営業「許可」と民泊「届出」の違い
「許可」とは、本来は自由に行えるはずの行為を行政法上は一律に禁止したうえで、個々人についてこの禁止を解除し、適法に行為できるようにすることをいいます。
たとえば、旅館業の営業は許可制ですので、基本的には旅館業の営業を行うことはできません。なぜなら、不特定多数の人を宿泊させることは、近隣住民への迷惑行為や衛生面の問題などにつながるため、旅館業法という行政上の法律によって一律に禁止されているからです。そこで、旅館業の営業を開始する場合には、旅館業の営業許可を得るために、旅館業の許可申請を行います。
「届出」とは、行政庁に対し一定の事項の通知をする行為であって、法令により直接に当該通知が義務付けられているものや、一定の法律上の効果を発生させるため当該通知をすべきこととされているものをいいます。禁止されている行為ではないので、行っても良いのですが、違法行為が行われた場合に行為を行っている者を把握しておくために、行政に事前の届出が必要ということです。
たとえば、家主居住型民泊が解禁された場合には、家主居住型民泊について旅館業法の適用を受けないという法律上の効果を発生させるために、行政に通知をすることが家主居住型民泊の届出となります。

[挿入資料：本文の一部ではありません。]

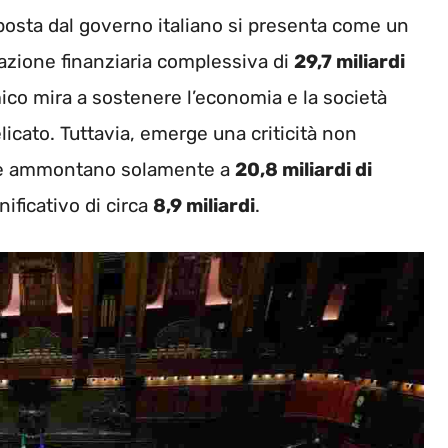
osta dal governo italiano si presenta come un
azione finanziaria complessiva di
29,7 miliardi
co mira a sostenere l’economia e la società
icato. Tuttavia, emerge una criticità non
uate ammontano solamente a
20,8 miliardi di
ificativo di circa
8,9 miliardi
.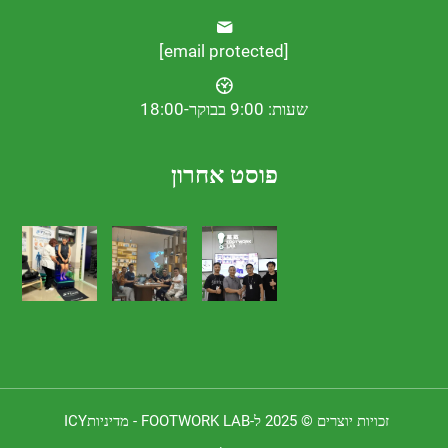
[email protected]
שעות: 9:00 בבוקר-18:00
פוסט אחרון
 יוצרים © 2025 ל-FOOTWORK LAB -
מדיניותICY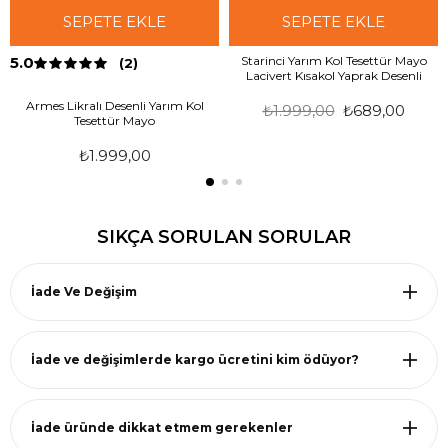
SEPETE EKLE
SEPETE EKLE
5.0
Starinci Yarım Kol Tesettür Mayo
(2)
Lacivert Kısakol Yaprak Desenli
Armes Likralı Desenli Yarım Kol
₺1.999,00
₺689,00
Tesettür Mayo
₺1.999,00
SIKÇA SORULAN SORULAR
İade Ve Değişim
İade ve değişimlerde kargo ücretini kim ödüyor?
İade üründe dikkat etmem gerekenler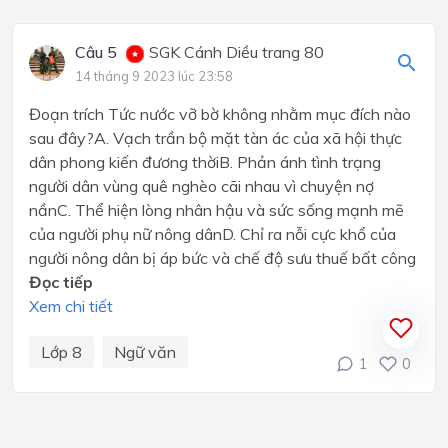
Câu 5
SGK Cánh Diều trang 80
14 tháng 9 2023 lúc 23:58
Đoạn trích Tức nước vỡ bờ không nhằm mục đích nào
sau đây?A. Vạch trần bộ mặt tàn ác của xã hội thực
dân phong kiến đương thờiB. Phản ánh tình trạng
người dân vùng quê nghèo cãi nhau vì chuyện nợ
nầnC. Thể hiện lòng nhân hậu và sức sống mạnh mẽ
của người phụ nữ nông dânD. Chỉ ra nỗi cực khổ của
người nông dân bị áp bức và chế độ sưu thuế bất công
Đọc tiếp
Xem chi tiết
Lớp 8
Ngữ văn
1
0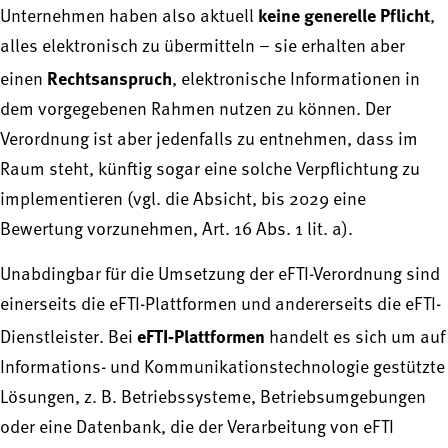
keine generelle Pflicht
Unternehmen haben also aktuell
,
alles elektronisch zu übermitteln – sie erhalten aber
Rechtsanspruch
einen
, elektronische Informationen in
dem vorgegebenen Rahmen nutzen zu können. Der
Verordnung ist aber jedenfalls zu entnehmen, dass im
Raum steht, künftig sogar eine solche Verpflichtung zu
implementieren (vgl. die Absicht, bis 2029 eine
Bewertung vorzunehmen, Art. 16 Abs. 1 lit. a).
Unabdingbar für die Umsetzung der eFTI-Verordnung sind
einerseits die eFTI-Plattformen und andererseits die eFTI-
eFTI‑Plattformen
Dienstleister. Bei
handelt es sich um auf
Informations- und Kommunikationstechnologie gestützte
Lösungen, z. B. Betriebssysteme, Betriebsumgebungen
oder eine Datenbank, die der Verarbeitung von eFTI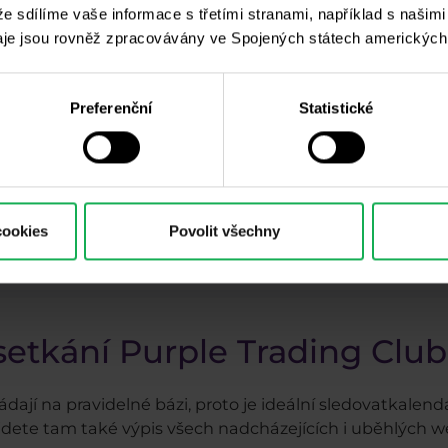
 že sdílíme vaše informace s třetími stranami, například s našim
Pravidelný spolumoderátor Fundamentů s Jardou Tup
je jsou rovněž zpracovávány ve Spojených státech amerických
Jak využít psychologii v tradingu
Preferenční
Statistické
Volatilní trhy a jak je obchodovat
cookies
Povolit všechny
Proč obchodovat EURUSD
 setkání Purple Trading Club
dají na pravidelné bázi, proto je ideální sledovatkalen
jdete tam také výpis všech nadcházejících i uběhlých w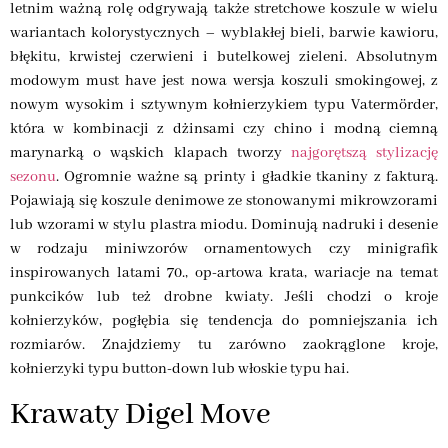
letnim ważną rolę odgrywają także stretchowe koszule w wielu
wariantach kolorystycznych – wyblakłej bieli, barwie kawioru,
błękitu, krwistej czerwieni i butelkowej zieleni. Absolutnym
modowym must have jest nowa wersja koszuli smokingowej, z
nowym wysokim i sztywnym kołnierzykiem typu Vatermörder,
która w kombinacji z dżinsami czy chino i modną ciemną
marynarką o wąskich klapach tworzy
najgorętszą stylizację
sezonu
. Ogromnie ważne są printy i gładkie tkaniny z fakturą.
Pojawiają się koszule denimowe ze stonowanymi mikrowzorami
lub wzorami w stylu plastra miodu. Dominują nadruki i desenie
w rodzaju miniwzorów ornamentowych czy minigrafik
inspirowanych latami 70., op-artowa krata, wariacje na temat
punkcików lub też drobne kwiaty. Jeśli chodzi o kroje
kołnierzyków, pogłębia się tendencja do pomniejszania ich
rozmiarów. Znajdziemy tu zarówno zaokrąglone kroje,
kołnierzyki typu button-down lub włoskie typu hai.
Krawaty Digel Move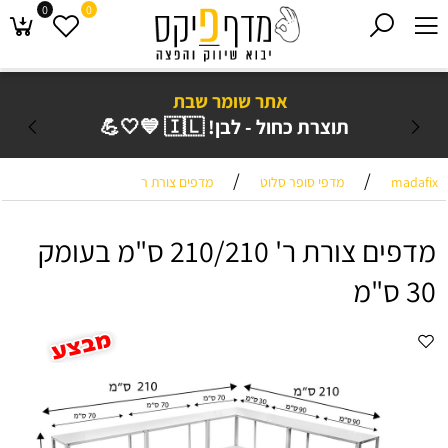
0
0
אתר שומר שבת
תוצרת כחול - לבן! 🇮🇱 
ך 4 ימי עסקים!
/
/
מדפים צורת ר
מדפי סופר סלוט
madafix
מדפים צורת ר' 210/210 ס"מ בעומק
30 ס"מ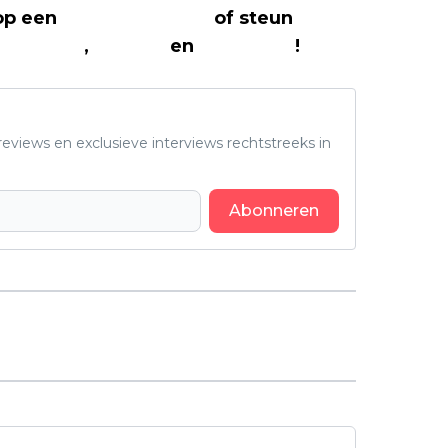
 op een
(virtuele) koffie
of steun
The
Facebook
,
Twitter
en
Instagram
!
eviews en exclusieve interviews rechtstreeks in
Abonneren
Volgend artikel
Nicolas Cage wijst deze
fenomenale thriller uit 2021 aan als
must-watch uit zijn eigen oeuvre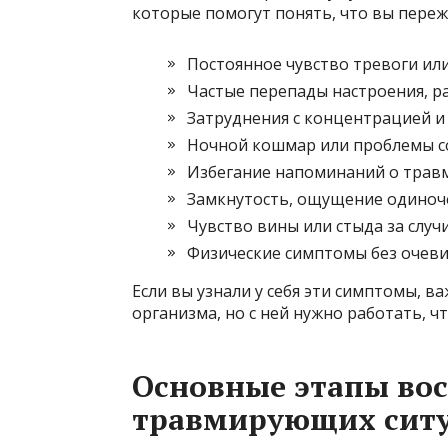
которые помогут понять, что вы переж
Постоянное чувство тревоги или
Частые перепады настроения, р
Затруднения с концентрацией 
Ночной кошмар или проблемы с
Избегание напоминаний о трав
Замкнутость, ощущение одиноч
Чувство вины или стыда за случ
Физические симптомы без очеви
Если вы узнали у себя эти симптомы, 
организма, но с ней нужно работать, ч
Основные этапы вос
травмирующих сит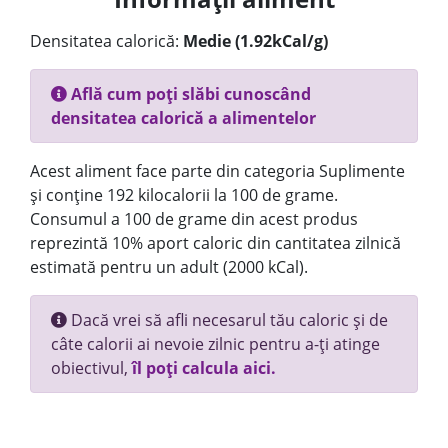
Densitatea calorică:
Medie (1.92kCal/g)
Află cum poți slăbi cunoscând
densitatea calorică a alimentelor
Acest aliment face parte din categoria Suplimente
și conține 192 kilocalorii la 100 de grame.
Consumul a 100 de grame din acest produs
reprezintă 10% aport caloric din cantitatea zilnică
estimată pentru un adult (2000 kCal).
Dacă vrei să afli necesarul tău caloric și de
câte calorii ai nevoie zilnic pentru a-ți atinge
obiectivul,
îl poți calcula aici.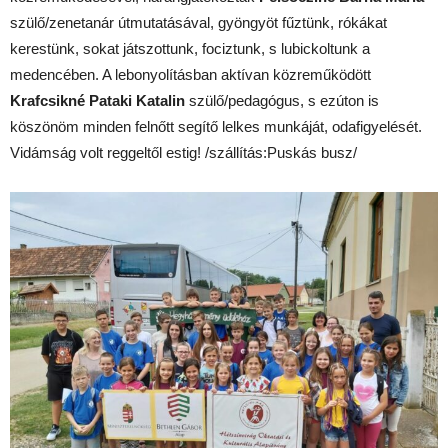
szülő/zenetanár útmutatásával, gyöngyöt fűztünk, rókákat
kerestünk, sokat játszottunk, fociztunk, s lubickoltunk a
medencében. A lebonyolításban aktívan közreműködött
Krafcsikné Pataki Katalin
szülő/pedagógus, s ezúton is
köszönöm minden felnőtt segítő lelkes munkáját, odafigyelését.
Vidámság volt reggeltől estig! /szállítás:Puskás busz/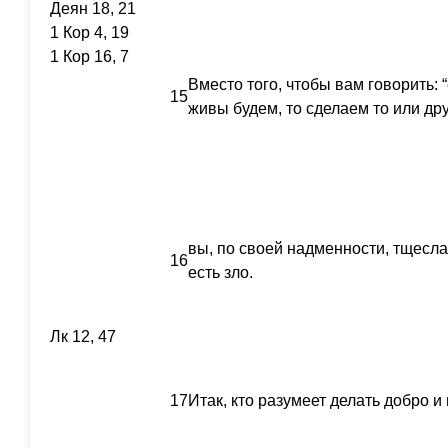
Деян 18, 21
1 Кор 4, 19
1 Кор 16, 7
Вместо того, чтобы вам говорить: 
15
живы будем, то сделаем то или дру
вы, по своей надменности, тщесла
16
есть зло.
Лк 12, 47
17
Итак, кто разумеет делать добро и 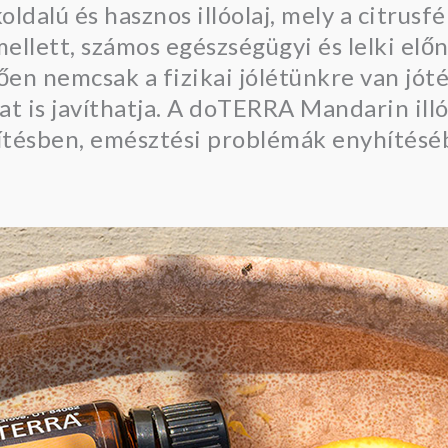
alú és hasznos illóolaj, mely a citrusfé
ellett, számos egészségügyi és lelki előnny
en nemcsak a fizikai jólétünkre van jóté
at is javíthatja. A doTERRA Mandarin ill
ítésben, emésztési problémák enyhítéséb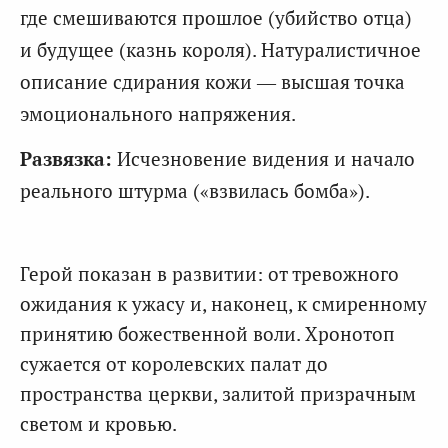
где смешиваются прошлое (убийство отца)
и будущее (казнь короля). Натуралистичное
описание сдирания кожи — высшая точка
эмоционального напряжения.
Развязка:
Исчезновение видения и начало
реального штурма («взвилась бомба»).
Герой показан в развитии: от тревожного
ожидания к ужасу и, наконец, к смиренному
принятию божественной воли. Хронотоп
сужается от королевских палат до
пространства церкви, залитой призрачным
светом и кровью.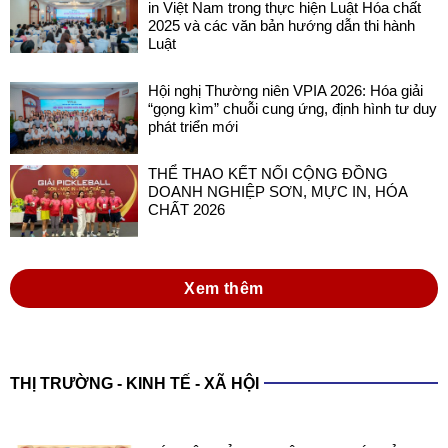
in Việt Nam trong thực hiện Luật Hóa chất
2025 và các văn bản hướng dẫn thi hành
Luật
Hội nghị Thường niên VPIA 2026: Hóa giải
“gọng kìm” chuỗi cung ứng, định hình tư duy
phát triển mới
THỂ THAO KẾT NỐI CỘNG ĐỒNG
DOANH NGHIỆP SƠN, MỰC IN, HÓA
CHẤT 2026
Xem thêm
THỊ TRƯỜNG - KINH TẾ - XÃ HỘI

法令に適した届出である場合は、役所は裁量で届出の受取りを拒否したりすることはできません。したがって、役所には内容を見て受理するかしないかという裁量はないのです。届出書面が役所に到達したときに、当該届出をすべき手続上の義務が履行されたものとなります。
以上が許可と届出の違いです。
民泊においては、旅館業の営業「許可」と民泊の「届出」が存在します。
役所が審査基準に照らして審査を実施する許可においては、許可がおりないケースもあります。一方で届出については、その書面が役所に到達した時点で効力が生じます。